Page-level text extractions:

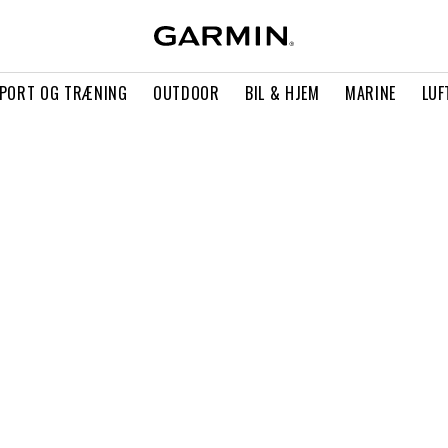
PORT OG TRÆNING
OUTDOOR
BIL & HJEM
MARINE
LUF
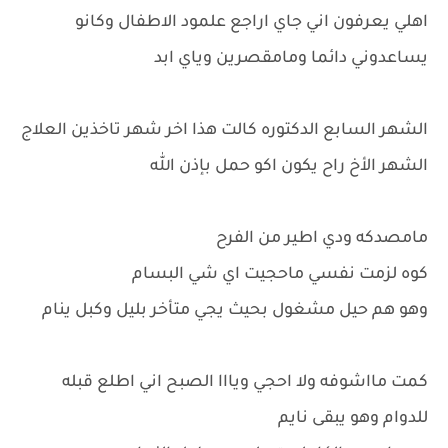
اهلي يعرفون اني جاي اراجع علمود الاطفال وكانو
يساعدوني دائما ومامقصرين وياي ابد
الشهر السابع الدكتوره كالت هذا اخر شهر تاخذين العلاج
الشهر الأخ راح يكون اكو حمل بإذن الله
مامصدكه ودي اطير من الفرح
كوه لزمت نفسي ماحجيت اي شي البسام
وهو هم حيل مشغول بحيث يجي متأخر بليل وكبل ينام
كمت مااشوفه ولا احجي ويااا الصبح اني اطلع قبله
للدوام وهو يبقى نايم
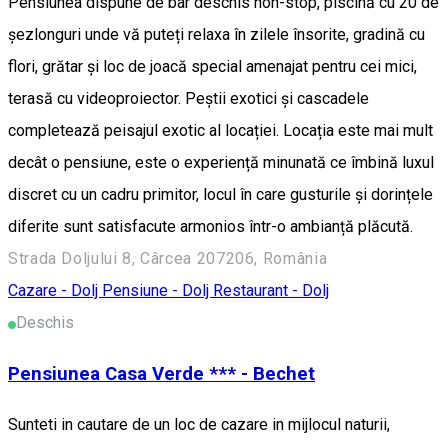
Pensiunea dispune de bar deschis non-stop, piscină cu 20 de
șezlonguri unde vă puteți relaxa în zilele însorite, gradină cu
flori, grătar și loc de joacă special amenajat pentru cei mici,
terasă cu videoproiector. Peștii exotici și cascadele
completează peisajul exotic al locației. Locația este mai mult
decât o pensiune, este o experiență minunată ce îmbină luxul
discret cu un cadru primitor, locul în care gusturile și dorințele
diferite sunt satisfacute armonios într-o ambianță plăcută.
Strada Doljului 8, Cârcea 207206, România
Cazare - Dolj
Pensiune - Dolj
Restaurant - Dolj
Deschis
Pensiunea Casa Verde *** - Bechet
Sunteti in cautare de un loc de cazare in mijlocul naturii,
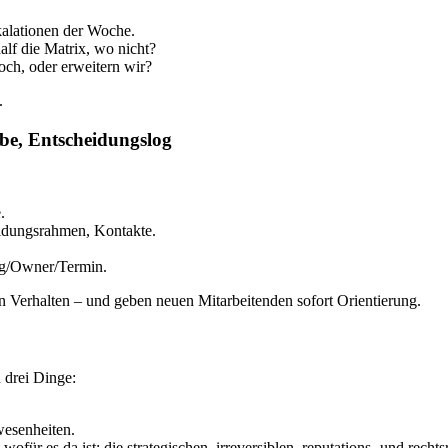
kalationen der Woche.
lf die Matrix, wo nicht?
och, oder erweitern wir?
.
abe, Entscheidungslog
.
eidungsrahmen, Kontakte.
ung/Owner/Termin.
ren Verhalten – und geben neuen Mitarbeitenden sofort Orientierung.
 drei Dinge:
.
wesenheiten.
r es da ist: die strategischen, irreversiblen, reputations- und rechts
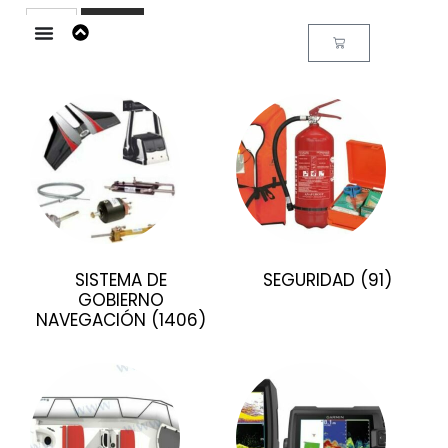
Buscar
SISTEMA DE
SEGURIDAD
(91)
GOBIERNO
NAVEGACIÓN
(1406)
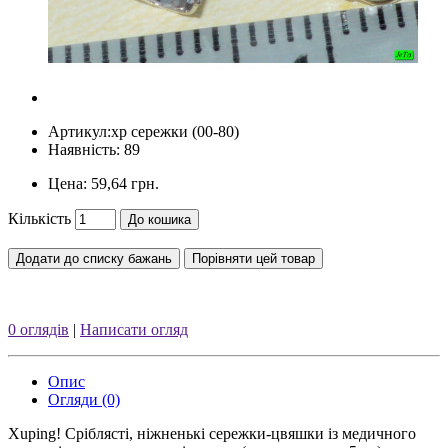
Артикул:
xp сережки (00-80)
Наявність: 89
Цена:
59,64 грн.
Кількість
До кошика
Додати до списку бажань
Порівняти цей товар
0 оглядів
|
Написати огляд
Опис
Огляди (0)
Xuping! Сріблясті, ніжненькі сережки-цвяшки із медичного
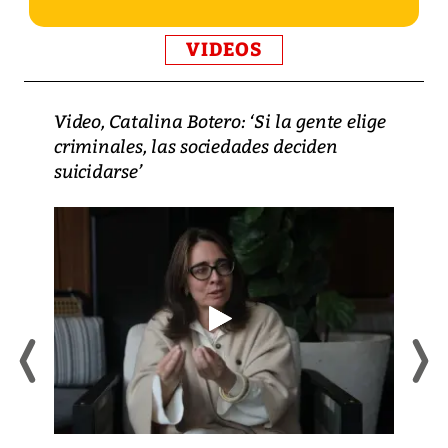
VIDEOS
Video, Catalina Botero: ‘Si la gente elige
criminales, las sociedades deciden
suicidarse’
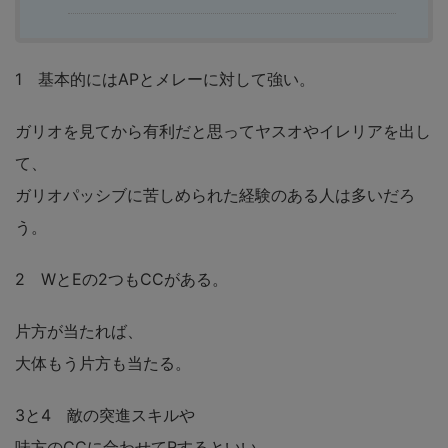
1 基本的にはAPとメレーに対して強い。
ガリオを見てから有利だと思ってヤスオやイレリアを出し
て、
ガリオパッシブに苦しめられた経験のある人は多いだろ
う。
2 WとEの2つもCCがある。
片方が当たれば、
大体もう片方も当たる。
3と4 敵の突進スキルや
味方のCCに合わせてRするといい。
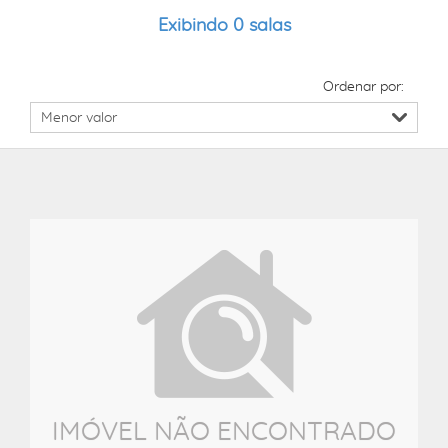
Exibindo 0 salas
Ordenar por:
IMÓVEL NÃO ENCONTRADO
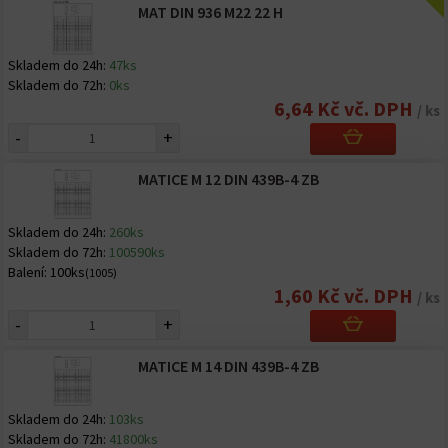
MAT DIN 936 M22 22 H
Skladem do 24h:
47ks
Skladem do 72h:
0ks
6,64 Kč vč. DPH
/ ks
-
+
MATICE M 12 DIN 439B-4 ZB
Skladem do 24h:
260ks
Skladem do 72h:
100590ks
Balení:
100ks
(1005)
1,60 Kč vč. DPH
/ ks
-
+
MATICE M 14 DIN 439B-4 ZB
Skladem do 24h:
103ks
Skladem do 72h:
41800ks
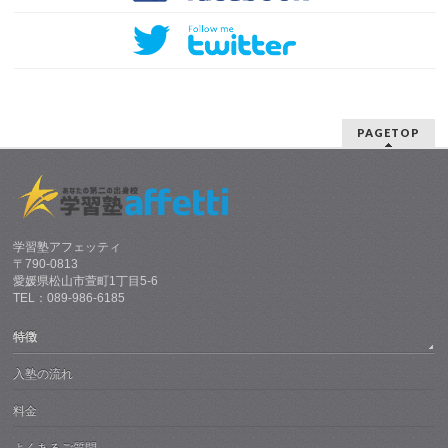
PAGETOP
学習塾アフェッティ
〒790-0813
愛媛県松山市萱町1丁目5-6
TEL：089-986-6185
特徴
入塾の流れ
料金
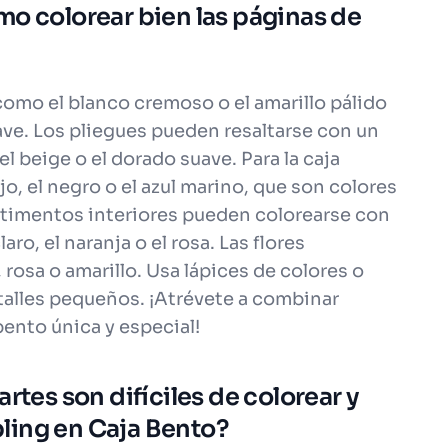
mo colorear bien las páginas de
como el blanco cremoso o el amarillo pálido
ave. Los pliegues pueden resaltarse con un
 beige o el dorado suave. Para la caja
jo, el negro o el azul marino, que son colores
rtimentos interiores pueden colorearse con
o, el naranja o el rosa. Las flores
 rosa o amarillo. Usa lápices de colores o
etalles pequeños. ¡Atrévete a combinar
bento única y especial!
rtes son difíciles de colorear y
ling en Caja Bento?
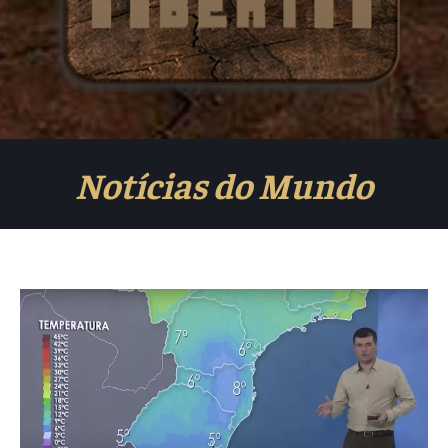
Notícias do Mundo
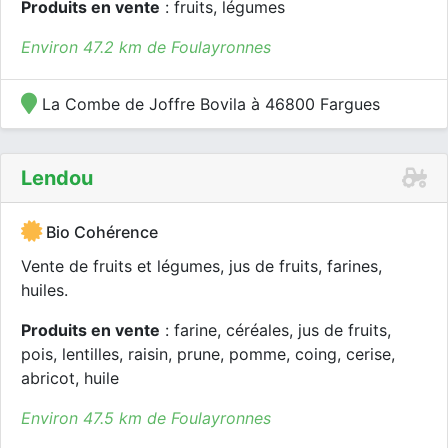
Produits en vente
: fruits, légumes
Environ 47.2 km de Foulayronnes
La Combe de Joffre Bovila à 46800 Fargues
Lendou
Bio Cohérence
Vente de fruits et légumes, jus de fruits, farines,
huiles.
Produits en vente
: farine, céréales, jus de fruits,
pois, lentilles, raisin, prune, pomme, coing, cerise,
abricot, huile
Environ 47.5 km de Foulayronnes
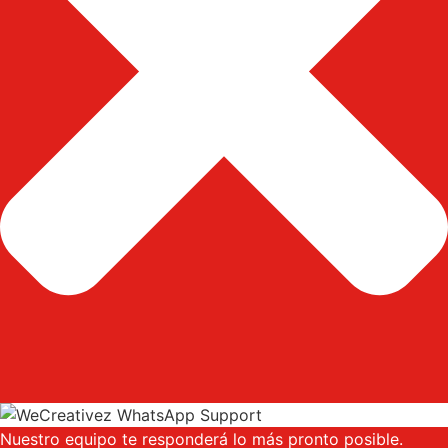
Nuestro equipo te responderá lo más pronto posible.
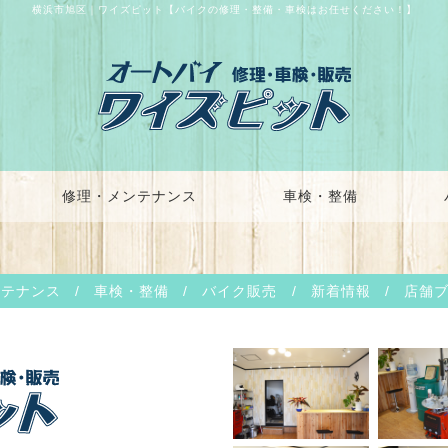
横浜市旭区｜ワイズピット【バイクの修理・整備・車検はお任せください！】
修理・メンテナンス
車検・整備
ンテナンス
/
車検・整備
/
バイク販売
/
新着情報
/
店舗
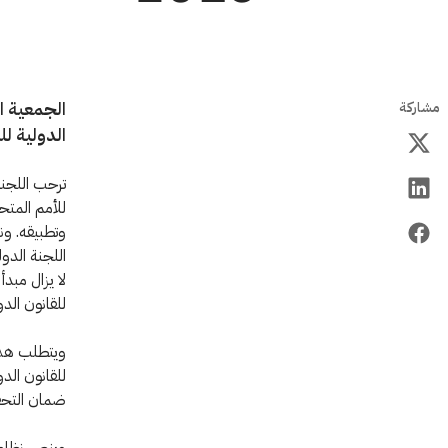
الجمعية ال
مشاركة
الدولية لل
ترحب اللجنة
للأمم المتحد
وتطبيقه. ون
اللجنة الدول
لا يزال مبد
للقانون الدو
ويتطلب هذا 
للقانون الد
ضمان التحق
وينص نظام "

_WORK REQUEST_:
Pull out all lines from the entries above in which the word "colores" appears.

_YOUR RESPONSE_:
jo, el negro o el azul marino, que son colores
 rosa o amarillo. Usa lápices de colores o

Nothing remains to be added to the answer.